Cromarty è un piccolo paese di pescatori come tanti altri in Scozia, affacciato all'imboccatura di un firth e circondato dalla selvaggia brughiera delle Highlands. Il villaggio prende vita vicino all'acqua: alcuni ragazzi salgono su una vecchia barca a remi per una mattinata di canottaggio, altri si dirigono verso le barche a vela ormeggiate a pochi metri dalla riva. Un gommone pieno di turisti si dirige verso il mare aperto, con la speranza di scorgere i delfini che vivono nell’area. Un luogo da villeggiatura, se non fosse per le gigantesche piattaforme petrolifere che dominano il fiordo.
La storia di Cromarty è una di quelle che meglio esemplificano la travagliata parabola dell'industria petrolifera scozzese. Il cantiere petrolifero di Nigg, dal lato opposto del fiordo, fu dal 1972 e per i successivi vent'anni uno dei centri nevralgici per la costruzione e la manutenzione delle piattaforme petrolifere del Mare del Nord; le acque del Cromarty Firth pullulavano di questi giganti di acciaio e cemento. In quegli anni il villaggio si riempì di case, negozi ed infrastrutture, e sembrava che il petrolio del Mare del Nord non dovesse finire mai. Così non fu: a cavallo del nuovo millennio il settore petrolifero scozzese entrò in crisi profonda – e non ne uscì più.
Inaspettatamente, però, le piattaforme non scomparvero dal fiordo con il declino del settore petrolifero e la chiusura del cantiere di Nigg. Alla fine degli anni Novanta, infatti, l’autorità portuale di Cromarty iniziò ad utilizzare il firth come un gigantesco magazzino nel quale stoccare temporaneamente le piattaforme in disuso, in attesa che venissero vendute o smantellate altrove.

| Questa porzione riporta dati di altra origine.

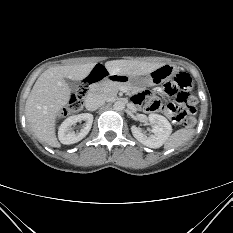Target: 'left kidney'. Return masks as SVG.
I'll list each match as a JSON object with an SVG mask.
<instances>
[{
	"instance_id": "left-kidney-1",
	"label": "left kidney",
	"mask_w": 233,
	"mask_h": 233,
	"mask_svg": "<svg viewBox=\"0 0 233 233\" xmlns=\"http://www.w3.org/2000/svg\"><path fill=\"white\" fill-rule=\"evenodd\" d=\"M148 120L153 128V134L151 136L148 137L143 134L140 128L136 127L135 125L131 127V132L133 136L143 145L150 148H159L167 141L172 133L171 124L165 117L159 114H150L148 116Z\"/></svg>"
}]
</instances>
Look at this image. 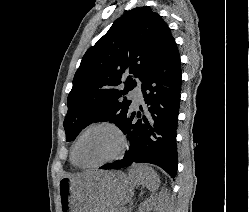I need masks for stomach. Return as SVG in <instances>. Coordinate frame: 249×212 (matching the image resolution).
<instances>
[{"instance_id": "1", "label": "stomach", "mask_w": 249, "mask_h": 212, "mask_svg": "<svg viewBox=\"0 0 249 212\" xmlns=\"http://www.w3.org/2000/svg\"><path fill=\"white\" fill-rule=\"evenodd\" d=\"M135 184H129L126 170H85V175H70L58 184L62 212H107L127 204Z\"/></svg>"}]
</instances>
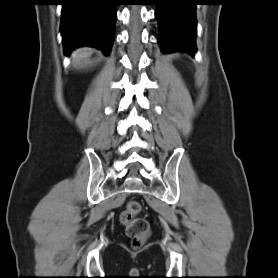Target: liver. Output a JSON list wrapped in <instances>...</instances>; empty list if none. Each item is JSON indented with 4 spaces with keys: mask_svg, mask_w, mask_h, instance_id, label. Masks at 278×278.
<instances>
[{
    "mask_svg": "<svg viewBox=\"0 0 278 278\" xmlns=\"http://www.w3.org/2000/svg\"><path fill=\"white\" fill-rule=\"evenodd\" d=\"M90 53L86 49H79L75 53V57L84 58L87 57Z\"/></svg>",
    "mask_w": 278,
    "mask_h": 278,
    "instance_id": "1",
    "label": "liver"
}]
</instances>
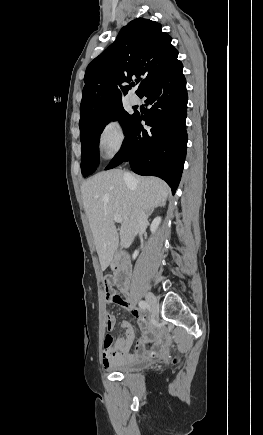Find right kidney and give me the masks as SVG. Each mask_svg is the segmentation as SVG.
<instances>
[{
    "instance_id": "obj_1",
    "label": "right kidney",
    "mask_w": 263,
    "mask_h": 435,
    "mask_svg": "<svg viewBox=\"0 0 263 435\" xmlns=\"http://www.w3.org/2000/svg\"><path fill=\"white\" fill-rule=\"evenodd\" d=\"M160 222H161V217H156V218L153 220V222L151 223V226H150V230H151L152 233H155V232H156V230H157V228H158ZM137 255H138V252H135V253L133 254V259H135V258L137 257Z\"/></svg>"
}]
</instances>
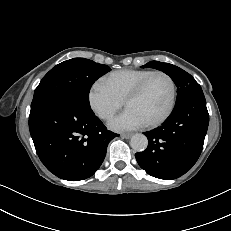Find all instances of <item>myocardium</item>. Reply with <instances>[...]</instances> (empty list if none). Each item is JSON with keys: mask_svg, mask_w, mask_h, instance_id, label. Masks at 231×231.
<instances>
[{"mask_svg": "<svg viewBox=\"0 0 231 231\" xmlns=\"http://www.w3.org/2000/svg\"><path fill=\"white\" fill-rule=\"evenodd\" d=\"M157 75L165 76L170 81L171 87H172V96H171L170 105H169L168 109L166 110V112L161 117H159L158 119L151 121V122H148V123H145V126L150 127V128L158 127L161 124H163L172 115V113L175 109V106L177 103L178 88H177V83H176L175 79L173 78V76L170 75L169 73L165 72V71H161V70L153 71L146 78H144L129 93V95L124 100V104L127 107L129 102L138 98L144 92V90L147 87V85L149 84V82Z\"/></svg>", "mask_w": 231, "mask_h": 231, "instance_id": "1", "label": "myocardium"}]
</instances>
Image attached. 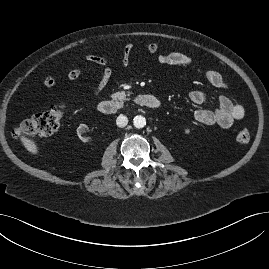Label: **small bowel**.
<instances>
[{
  "mask_svg": "<svg viewBox=\"0 0 269 269\" xmlns=\"http://www.w3.org/2000/svg\"><path fill=\"white\" fill-rule=\"evenodd\" d=\"M134 49L131 42H127L121 52L119 64L127 66ZM145 51L152 56L159 64H167L172 66L186 67L191 65V59L181 52H159V47L156 42H150L146 45ZM85 58L90 63L102 67L101 77L93 90L94 95H98L107 86L112 77V67L109 59L95 55L86 54ZM83 74L80 68H68L67 76L71 80L79 78ZM206 80L215 88L225 89L227 87L224 77L217 71L209 70L205 72ZM46 87L52 89L55 86V81L52 77H47L44 81ZM189 101L193 105H202L208 100V95L202 91H192L189 94ZM218 108L216 109H199L195 112V120L204 125H216L222 128H229L234 122L242 119L245 116L246 110L242 104L234 103L228 96L221 95L218 99Z\"/></svg>",
  "mask_w": 269,
  "mask_h": 269,
  "instance_id": "1",
  "label": "small bowel"
}]
</instances>
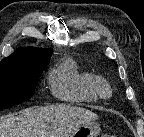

“Da quel momento non se ne sono più andate” afferma Greg Fullarton, biologo membro di Cromarty Rising, un'associazione che conduce un'aspra battaglia ambientale per liberare il fiordo dalle piattaforme. “Molte sono qui da anni, perché i proprietari non sanno cosa farsene” continua Greg, mentre ci guida sulla sua barchetta proprio sotto questi mostri d'acciaio. “Questi pilastri, ad esempio, sono dieci anni che sono qui, tanto che ora ospitano una colonia di uccelli. Quelle lì invece” conclude, indicando due strutture in lontananza “ce le abbiamo da due anni. Sono state sequestrate e portate qui. Chissà se ne andranno mai”.
Le piattaforme a Cromarty sono, prima di tutto, un serio problema ambientale. Nel giugno 2019, per esempio, un impianto semi-sommergibile ancorato nel fiordo ha rilasciato nuvole di agenti chimici proprio nell'area dove un branco di duecento delfini vive, si nutre e si riproduce. La conservazione dei cetacei è perennemente a rischio, e lo sarebbe stato ancora di più se l'associazione non fosse riuscita a bloccare – seppur temporaneamente – i trasferimenti di petrolio ship-to-ship.“Un tubo sospeso tra due navi all'ingresso del fiordo avrebbe trasferito ogni anno otto milioni e mezzo di tonnellate di petrolio, anche durante le tempeste invernali” afferma Duncan Bowers, uno dei fondatori di Cromarty Rising.“Il più piccolo sversamento avrebbe distrutto un intero ecosistema.”
Ma le piattaforme sono un problema anche per l'industria del turismo, la cui crescita è frenata dall'impatto paesaggistico degli impianti. Secondo Jacquie Ross, anche lei di Cromarty Rising, con le piattaforme – la cui permanenza nel fiordo frutta all'Autorità Portuale circa due milioni di sterline l'anno – il villaggio farò fatica a rilanciarsi. “Sono grata all’industria petrolifera, perché eravamo poveri, eravamo un villaggio isolato di pescatori ed agricoltori e ora non lo siamo più. Ma i tempi sono cambiati, e così Cromarty” conclude.
“Non abbiamo più bisogno del petrolio: è ora che lo capiscano anche loro.”